- [Information shown]:
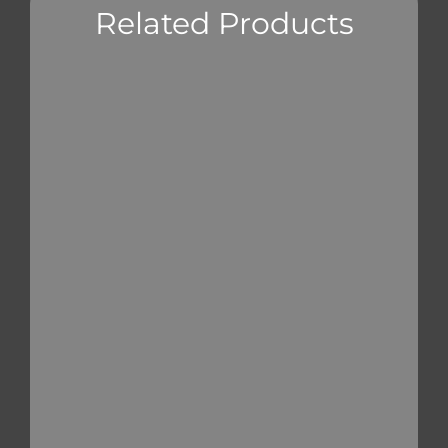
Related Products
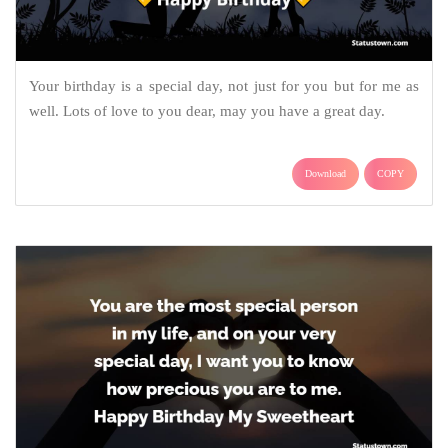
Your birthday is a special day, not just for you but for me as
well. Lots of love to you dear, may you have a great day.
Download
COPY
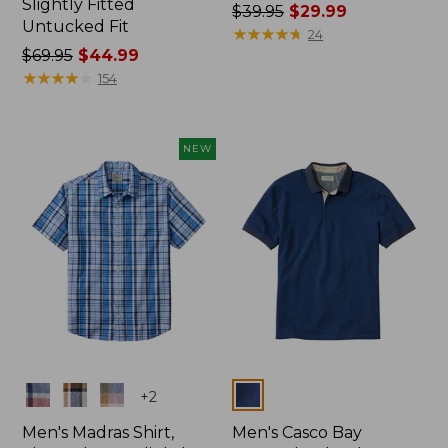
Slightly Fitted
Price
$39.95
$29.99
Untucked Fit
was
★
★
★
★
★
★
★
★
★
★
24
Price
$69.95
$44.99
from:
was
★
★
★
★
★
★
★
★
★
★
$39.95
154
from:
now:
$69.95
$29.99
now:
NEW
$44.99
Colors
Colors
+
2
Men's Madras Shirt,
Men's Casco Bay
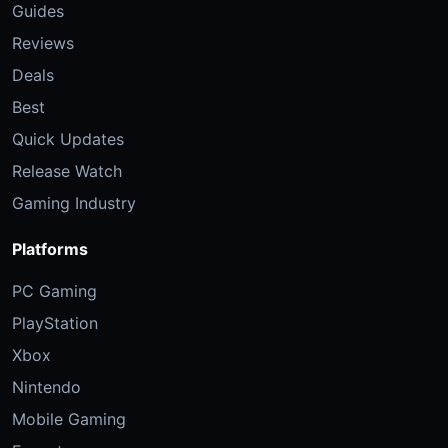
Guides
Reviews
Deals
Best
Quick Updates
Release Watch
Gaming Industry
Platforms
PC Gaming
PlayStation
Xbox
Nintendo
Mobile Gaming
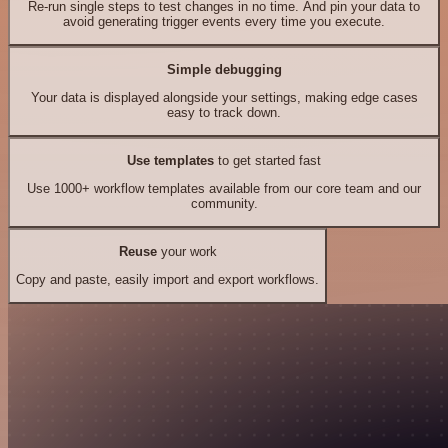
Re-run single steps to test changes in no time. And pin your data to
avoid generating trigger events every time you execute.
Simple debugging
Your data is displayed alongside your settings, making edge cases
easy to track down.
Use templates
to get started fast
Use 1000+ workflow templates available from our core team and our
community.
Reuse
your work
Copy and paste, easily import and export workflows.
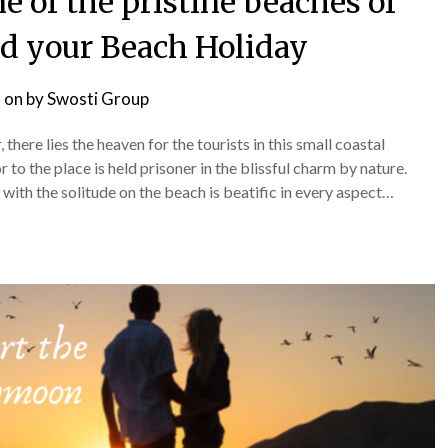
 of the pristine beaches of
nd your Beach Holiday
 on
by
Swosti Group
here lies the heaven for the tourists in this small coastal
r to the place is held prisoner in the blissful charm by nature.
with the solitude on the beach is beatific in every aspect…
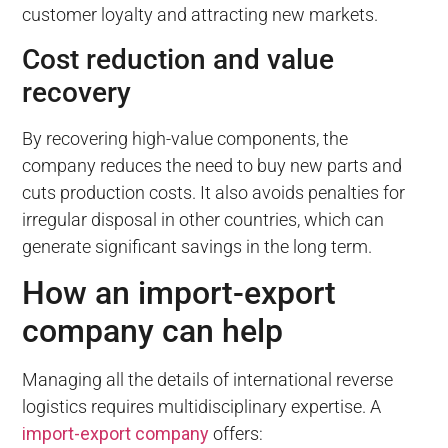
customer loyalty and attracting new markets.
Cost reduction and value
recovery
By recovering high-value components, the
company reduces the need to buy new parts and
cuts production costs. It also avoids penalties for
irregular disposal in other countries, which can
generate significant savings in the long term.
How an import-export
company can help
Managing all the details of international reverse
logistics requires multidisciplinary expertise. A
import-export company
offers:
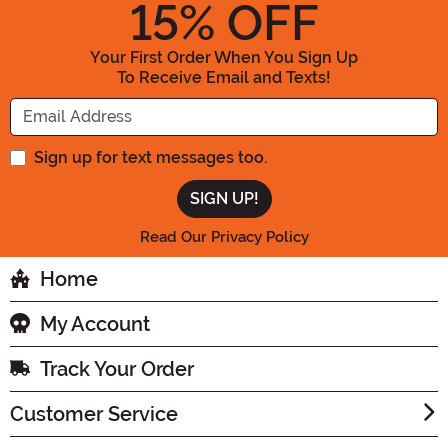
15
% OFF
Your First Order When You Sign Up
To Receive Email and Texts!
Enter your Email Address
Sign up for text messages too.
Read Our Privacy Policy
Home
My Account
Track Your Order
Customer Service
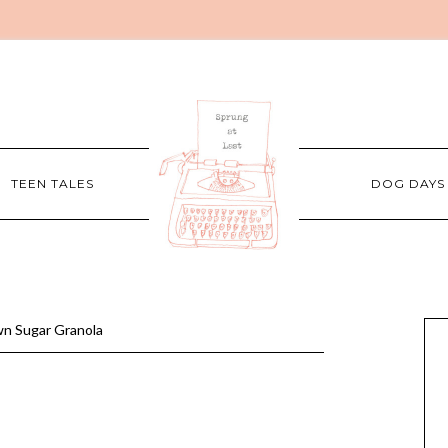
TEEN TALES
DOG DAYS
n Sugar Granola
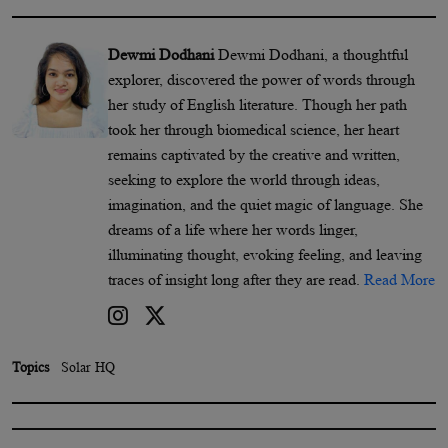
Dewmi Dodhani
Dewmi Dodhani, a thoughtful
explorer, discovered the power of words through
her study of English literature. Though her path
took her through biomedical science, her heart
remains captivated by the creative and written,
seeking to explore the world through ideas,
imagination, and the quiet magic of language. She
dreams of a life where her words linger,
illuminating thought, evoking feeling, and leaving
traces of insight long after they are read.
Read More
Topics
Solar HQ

- [Exercise prompt]: Looking at the listing above, which lines hold "company"? Copy every such line.

- [Exercise solution]:
company reduces the need to buy new parts and
company can help
import-export company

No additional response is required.